Open3D is a project by the Smart Geometry Processing Group in UCL’s Computer Science department. The project aims to provide tools for the crowd-sourcing of large-scale 3D urban models. It achieves this by giving users access to a basic 3D data set and providing an editor enabling them to amend the model and add further detail.
Crowd-sourcing 3D urban models is not new. As we saw in an earlier post on 3D Imagery in Google Earth, Google’s acquisition of SketchUp in 2006 enabled enthusiasts to model and texture 3D buildings directly from satellite imagery. These models could then be uploaded to the 3D Warehouse where they were curated by Google who choose the best models for inclusion in their platform. Despite the enthusiasm of the user community there were limits to the speed of progress and the amount of coverage that could be achieved. In 2012 Google sold SketchUp to engineeting company Trimble after adopting a more automated process relying on a combination of photogrammetry and computer vision techniques. We recently saw similar techniques being used by ETH Zurich in our last post on their project VarCity.
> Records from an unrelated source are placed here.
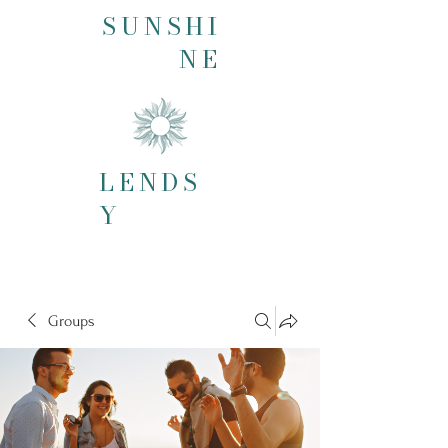
SUNSHI
NE
LENDS
Y
Groups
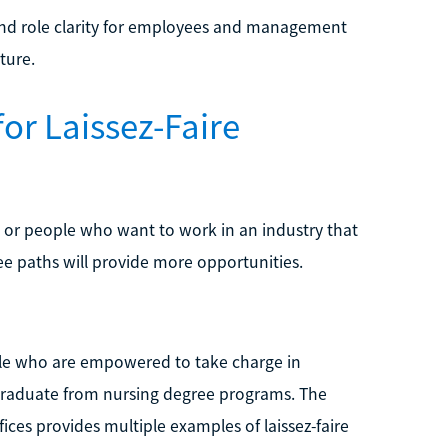
ound role clarity for employees and management
ture.
or Laissez-Faire
lls or people who want to work in an industry that
ree paths will provide more opportunities.
ople who are empowered to take charge in
 graduate from nursing degree programs. The
fices provides multiple examples of laissez-faire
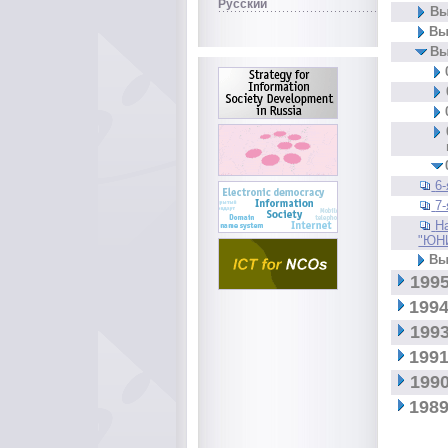
Русский
Вы
Вы
Вы
6
7
Н
"ЮН
Вы
1995
1994
1993
1991
1990
1989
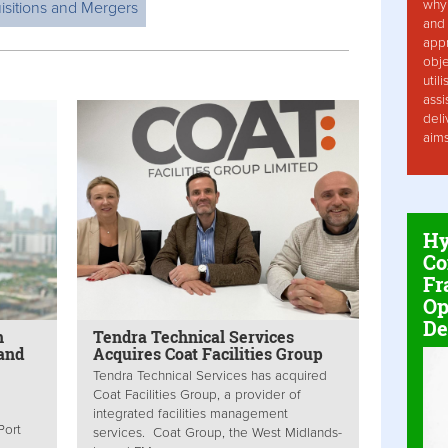
why 
isitions and Mergers
and 
app
obje
util
assi
deli
aim
Hy
Co
Fr
Op
De
n
Tendra Technical Services
 and
Acquires Coat Facilities Group
Tendra Technical Services has acquired
Coat Facilities Group, a provider of
integrated facilities management
Port
services. Coat Group, the West Midlands-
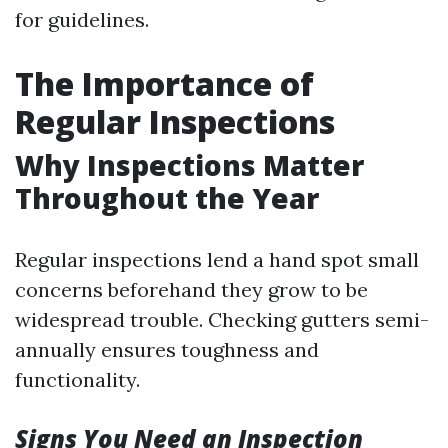
for guidelines.
The Importance of
Regular Inspections
Why Inspections Matter
Throughout the Year
Regular inspections lend a hand spot small
concerns beforehand they grow to be
widespread trouble. Checking gutters semi-
annually ensures toughness and
functionality.
Signs You Need an Inspection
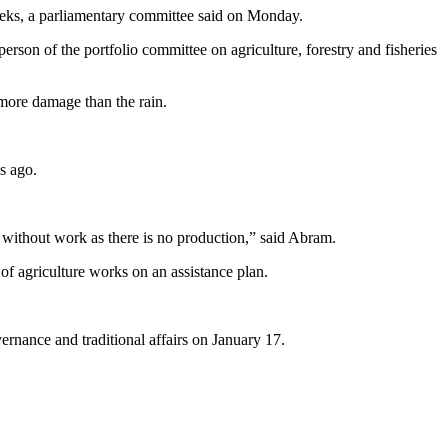
weeks, a parliamentary committee said on Monday.
erson of the portfolio committee on agriculture, forestry and fisheries
more damage than the rain.
s ago.
without work as there is no production,” said Abram.
f agriculture works on an assistance plan.
ernance and traditional affairs on January 17.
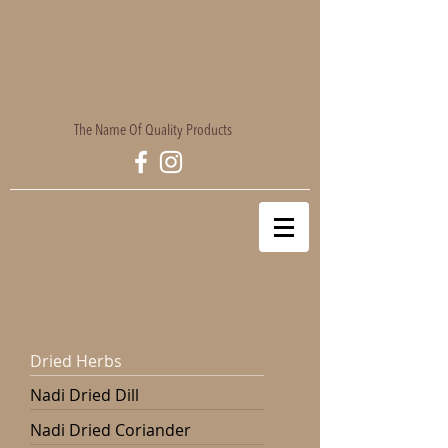
The Name Of Quality Products
Dried Herbs
Nadi Dried Dill
Nadi Dried Coriander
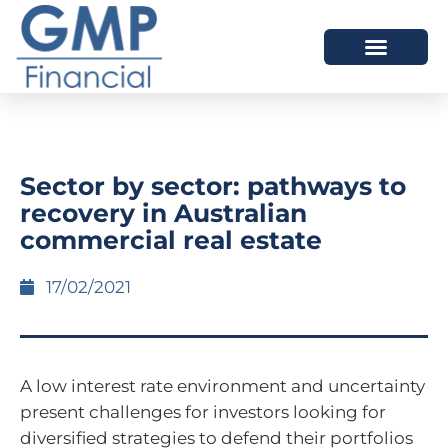
OUR DIFFERENCE
Sector by sector: pathways to
recovery in Australian
commercial real estate
17/02/2021
A low interest rate environment and uncertainty
present challenges for investors looking for
diversified strategies to defend their portfolios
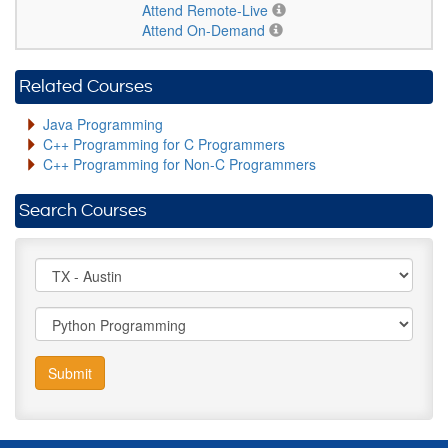
Attend Remote-Live
Attend On-Demand
Related Courses
Java Programming
C++ Programming for C Programmers
C++ Programming for Non-C Programmers
Search Courses
Submit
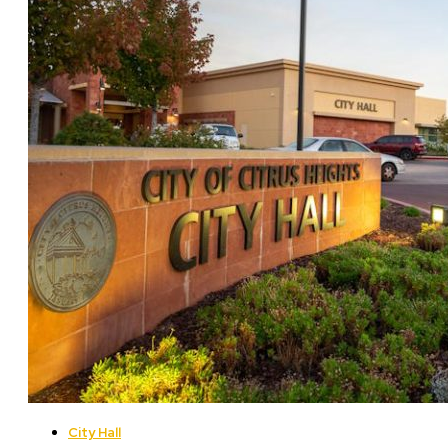
City Hall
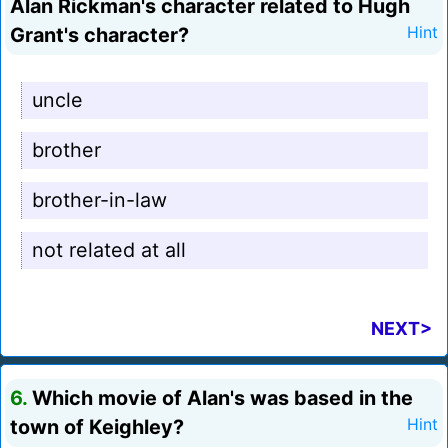
Alan Rickman's character related to Hugh
Grant's character?
Hint
uncle
brother
brother-in-law
not related at all
NEXT>
6.
Which movie of Alan's was based in the
town of Keighley?
Hint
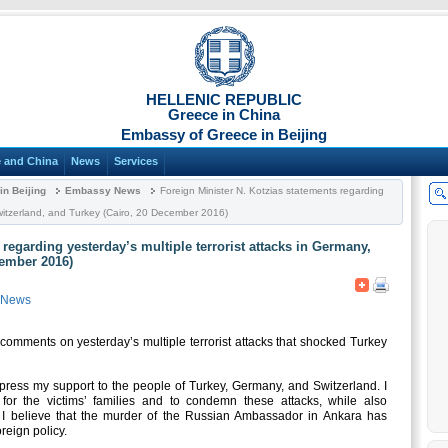
HELLENIC REPUBLIC
Greece in China
Embassy of Greece in Beijing
 and China
News
Services
n Beijing
Embassy News
Foreign Minister N. Kotzias statements regarding
 Switzerland, and Turkey (Cairo, 20 December 2016)
 regarding yesterday’s multiple terrorist attacks in Germany,
cember 2016)
 News
comments on yesterday’s multiple terrorist attacks that shocked Turkey
express my support to the people of Turkey, Germany, and Switzerland. I
for the victims’ families and to condemn these attacks, while also
, I believe that the murder of the Russian Ambassador in Ankara has
reign policy.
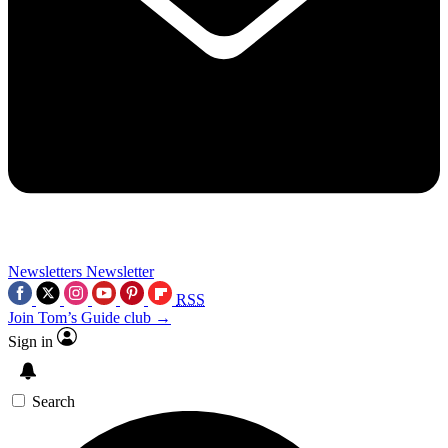
Newsletters
Newsletter
RSS
Join Tom’s Guide club →
Sign in
Search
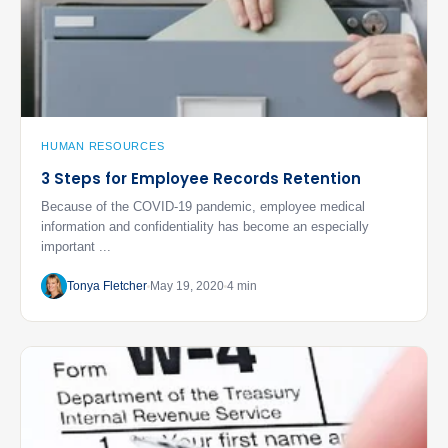
HUMAN RESOURCES
3 Steps for Employee Records Retention
Because of the COVID-19 pandemic, employee medical
information and confidentiality has become an especially
important ...
Tonya Fletcher
May 19, 2020
4 min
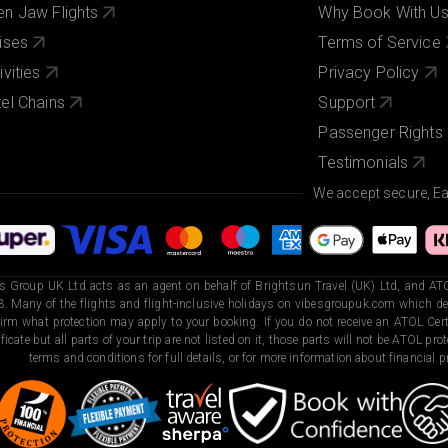
n Jaw Flights
Why Book With U
ises
Terms of Service
ivities
Privacy Policy
el Chains
Support
Passenger Rights
Testimonials
We accept secure, E
s Group UK Ltd acts as an agent on behalf of Brightsun Travel (UK) Ltd, and ATO
. Many of the flights and flight-inclusive holidays on vibesgroupuk.com which dep
irm what protection may apply to your booking. If you do not receive an ATOL Certi
ificate but all parts of your trip are not listed on it, those parts will not be ATOL pr
terms and conditions for full details, or for more information about financial pr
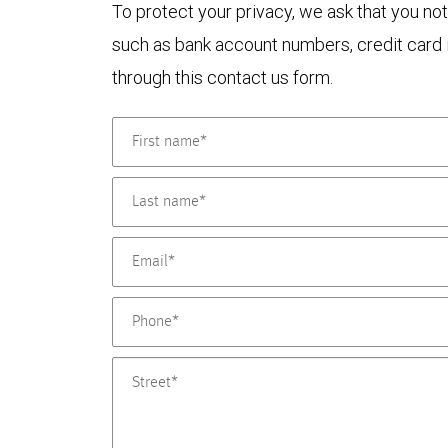
To protect your privacy, we ask that you not
such as bank account numbers, credit card i
through this contact us form.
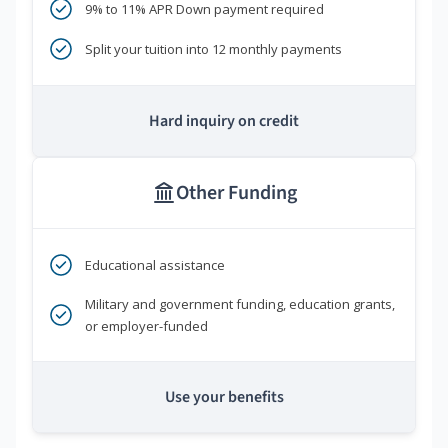
9% to 11% APR Down payment required
Split your tuition into 12 monthly payments
Hard inquiry on credit
Other Funding
Educational assistance
Military and government funding, education grants,
or employer-funded
Use your benefits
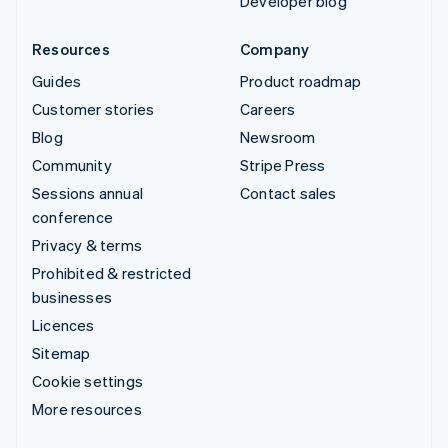
Developer blog
Resources
Company
Guides
Product roadmap
Customer stories
Careers
Blog
Newsroom
Community
Stripe Press
Sessions annual
Contact sales
conference
Privacy & terms
Prohibited & restricted
businesses
Licences
Sitemap
Cookie settings
More resources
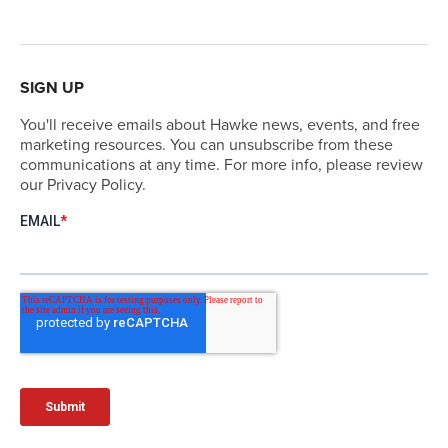
SIGN UP
You'll receive emails about Hawke news, events, and free
marketing resources. You can unsubscribe from these
communications at any time. For more info, please review
our Privacy Policy.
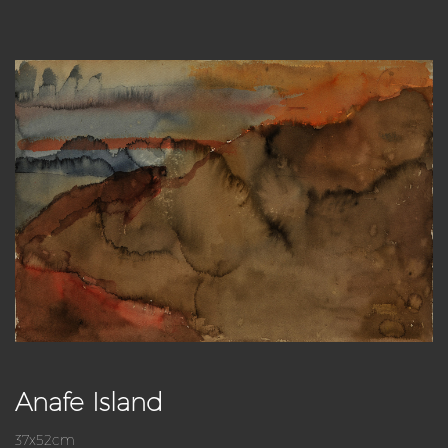
Anafe Island
37x52cm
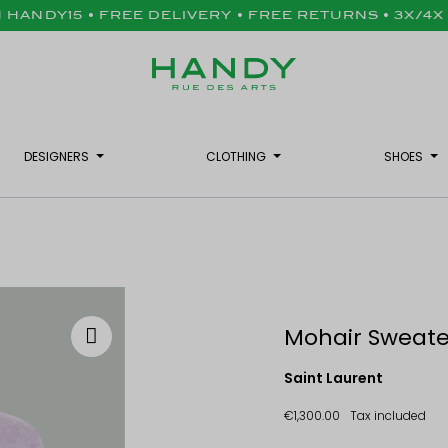
H HANDY15 • FREE DELIVERY • FREE RETURNS • 3X/4
DESIGNERS
CLOTHING
SHOES
Mohair Sweater
Saint Laurent
€1,300.00
Tax included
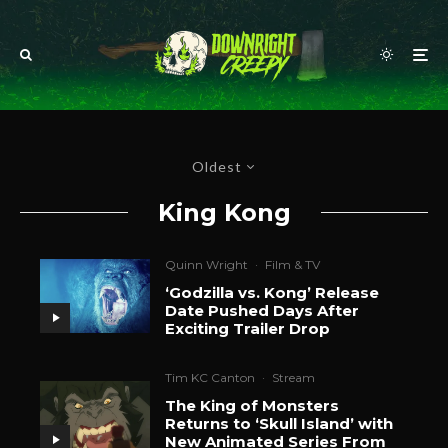
Oldest
King Kong
Quinn Wright
·
Film & TV
‘Godzilla vs. Kong’ Release
Date Pushed Days After
Exciting Trailer Drop
Tim KC Canton
·
Stream
The King of Monsters
Returns to ‘Skull Island’ with
New Animated Series From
In this context the Open3D approach which heavily relies on human intervention may seem outdated. However, while the kinds of textured surface models that are created using automated photogrammetry look very good from a distance, closer inspection reveals all sorts of issues. The challenges involved in creating 3D models through photogrammetry include: (i) gaining sufficient coverage of the object; (ii) the need to use images taken at different times in order to achieve sufficient coverage; (iii) having images of sufficient resolution to obtain the required level of detail; (iv) the indiscriminate nature of the captured images in the sense that they include everything within the camera’s field of view, regardless of whether it is intended for inclusion in the final model or not. Without manual editing or further processing this can result in noisy surfaces with hollow, blob-like structures for mobile or poorly defined structures and objects. The unofficial Google Earth Blog has done a great job of documenting such anomalies within the Google platform over the years. These include ghostly images and hollow objects, improbably deep rivers, drowned cities, problems with overhanging trees and buildings and blobby people.
The VarCity project sought to address these issues by developing new algorithms and combining techniques to improve the quality of the surface meshes they generated using aerial photogrammetry. For example, vehicle mounted cameras were used in combination with tourist photographs to provide higher resolution data at street level. In this way the ETH Zurich team were able to improve the level of detail and reduce noise in the building facades considerably. Despite this the results of the VarCity project still have limitations. For example, with regard to their use in first person virtual reality applications it could be argued that a more precisely modeled environment might better support a sense of presence and immersion for the user. While such a data set would be more artificial by virtue of the artifice involved in its production, it would also appear less jarringly course in appearance and feel more seamlessly realistic.
In their own ways both VarCity and Open3D seek to reduce the time and effort required in the production of 3D urban models. VarCity uses a combination of methods and increasingly sophisticated algorithms to help reduce noise in the automated reconstruction of urban environments. Open3D on the other hand starts with a relatively clean data set and provides tools to enhance productivity while leveraging the human intelligence of users and their familiarity with the environment they are modelling to maintain a high level of quality. Hence, while the current output for Open3D may appear quite rudimentary compared to VarCity this would improve through the effort of the systems potential users.
Unlike the VarCity project in which crowd-sourcing was effectively achieved by proxy through the secondary exploitation of tourist photos gathered via social media, Open3D seeks to engage a community of users through direct and voluntary citizen participation. In this regard Open3D has a considerable challenge. In order to work the project needs to find an enthusiastic user group and engage them by providing highly accessible and enjoyable tools and features that lower the bar to participation. To that end the Open3D team are collaborating with UCL’s Interaction Group (UCLIC) who will be focused on usability testing and adding new features. There is definitely an appetite for online creation of 3D which is evident in the success of new platforms like Sketchfab. Whether there is still sufficient enthusiasm for the bottom-up creation of 3D urban data sets without the influence of a brand like Google remains to be seen.